I’m not particularly religious, but the constitution is clear that religion is a special case. It’s protected by the first amendment, not restricted, as some people seem to believe. The very first sentence in the amendment is:
“Congress shall make no law respecting an establishment of religion, or prohibiting the free exercise thereof;”
That is the only place in the constitution where you’ll find the word religion. Notice it doesn’t say Christianity or Islam. It just says religion. It clearly states that the government can not create or endorse its own religion, or prohibit Americans from practicing their religion.
Sexual preference is not a religion. It’s not protected by the first amendment, or any other part of the constitution. Sex appears once in the constitution, in the nineteenth amendment. This amendment is about your sex not being used to deny you the right to vote. It’s got nothing to do with sexual preference.
What bothers me about the whole LGBT issue is the lack of tolerance for other people’s beliefs on both sides. Regardless, one thing is clear; one person’s sexual preference should not trump another person’s religious beliefs. My definition of libertarian lets people do whatever they want as long as they’re not hurting others. Forcing someone to violate their religious beliefs is hurting them.

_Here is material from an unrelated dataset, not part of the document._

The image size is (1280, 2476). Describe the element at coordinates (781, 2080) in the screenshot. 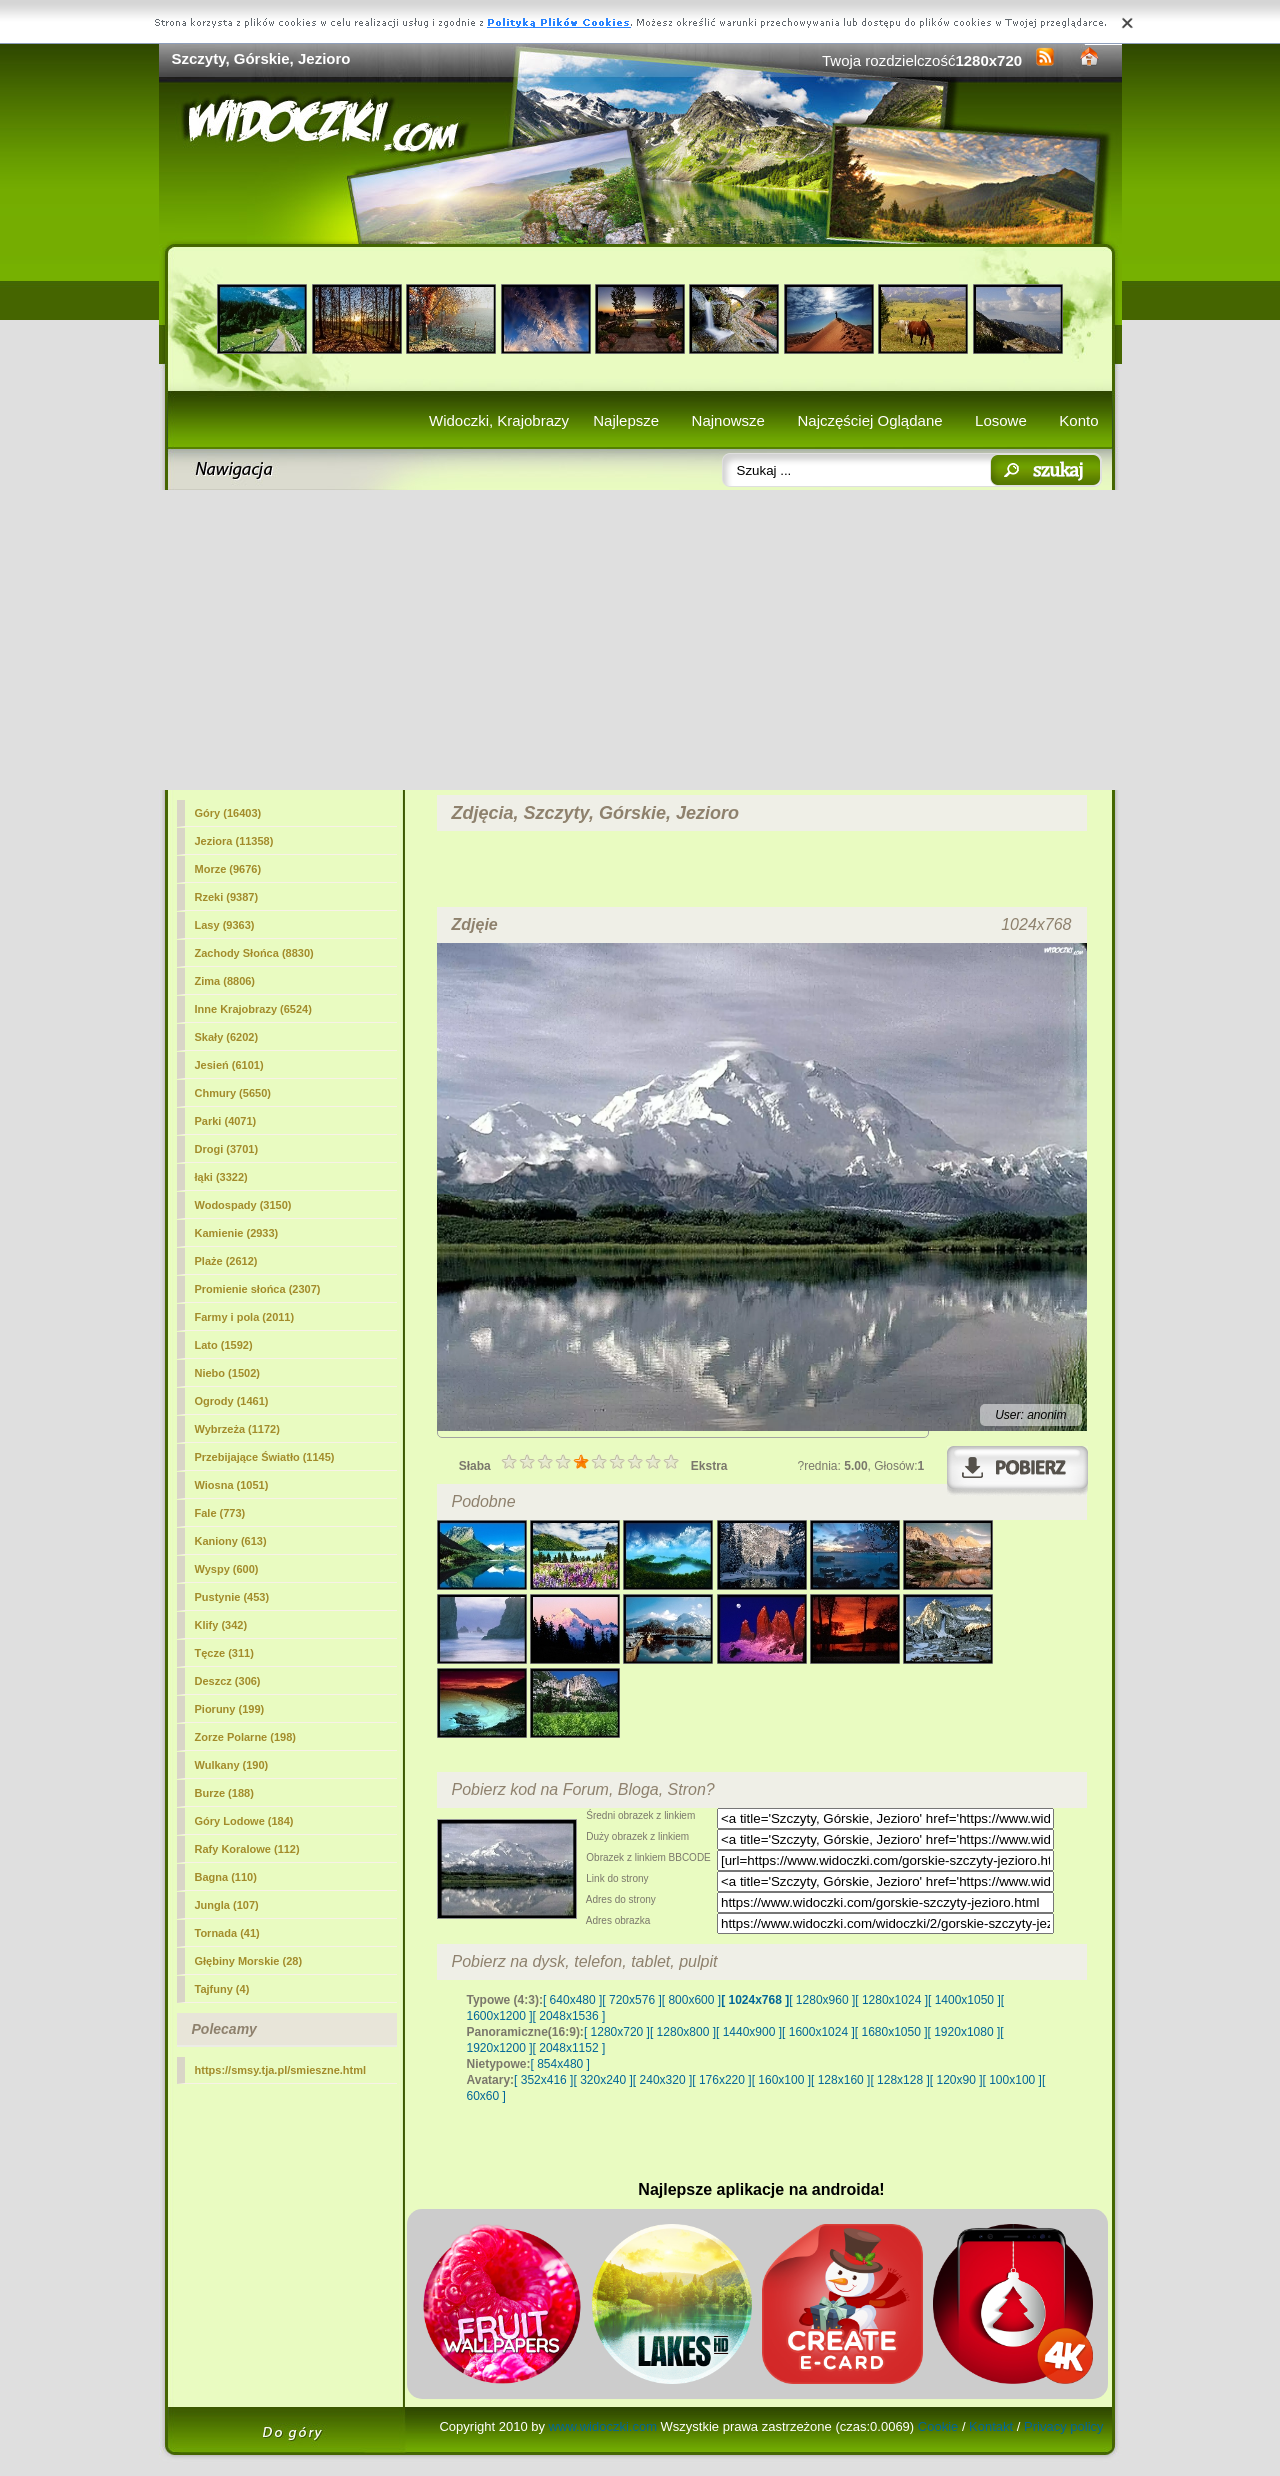 I see `[ 160x100 ]` at that location.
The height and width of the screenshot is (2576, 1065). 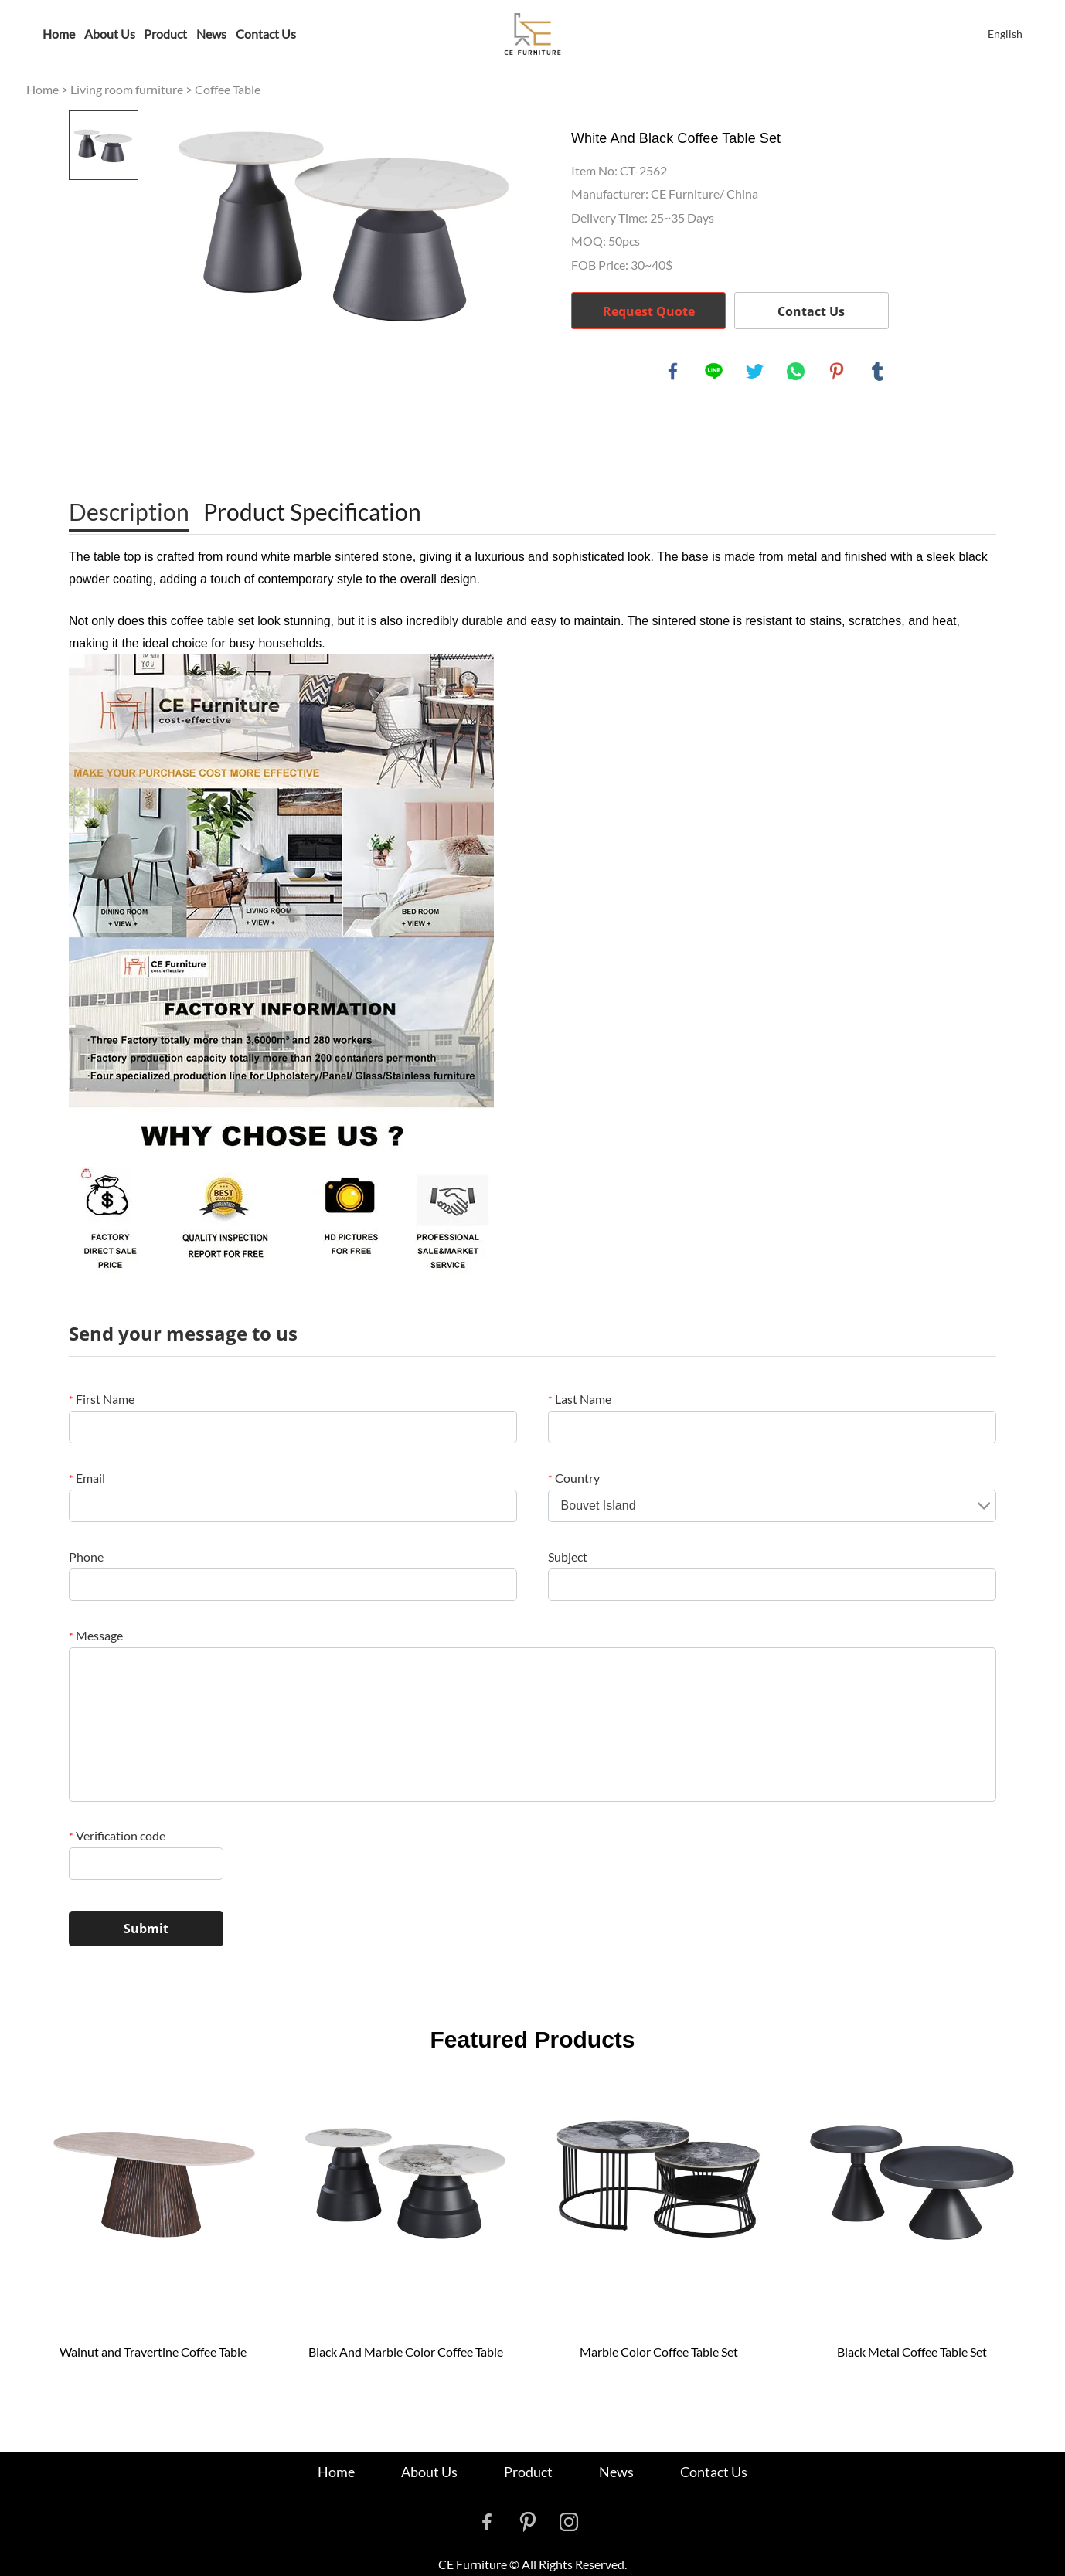 I want to click on First Name, so click(x=101, y=1399).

If you want to have a gay marriage have one, but you should not be allowed to force some member of a religion’s clergy to marry you. Especially if that person’s religious beliefs mean he or she is committing a sin. Especially when there are priests, preachers, ministers, parsons, and judges who will be glad to marry you.
It’s not the fight for equal rights that’s causing the problem. It’s contentious spiteful activism that’s driving this LGBT conflict, of which gay marriage is a small part. You have the court ordered right to gay marriage now, as you should. And there are people who are willing and able to help you. There are clergy willing to marry you, bakers willing to make you wedding cakes, photographers willing to take your wedding pictures, and venues who will be happy to host your celebration.
If the LGBT community persists in trying to force their right to gay marriage, to violate other people’s religious beliefs, they are the problem. They are the ones who are being intolerant. They are the ones creating the conflict. They are the ones who should be condemned for their actions. Wait for the dust to settle and we’ll see who’s really interested in tolerance.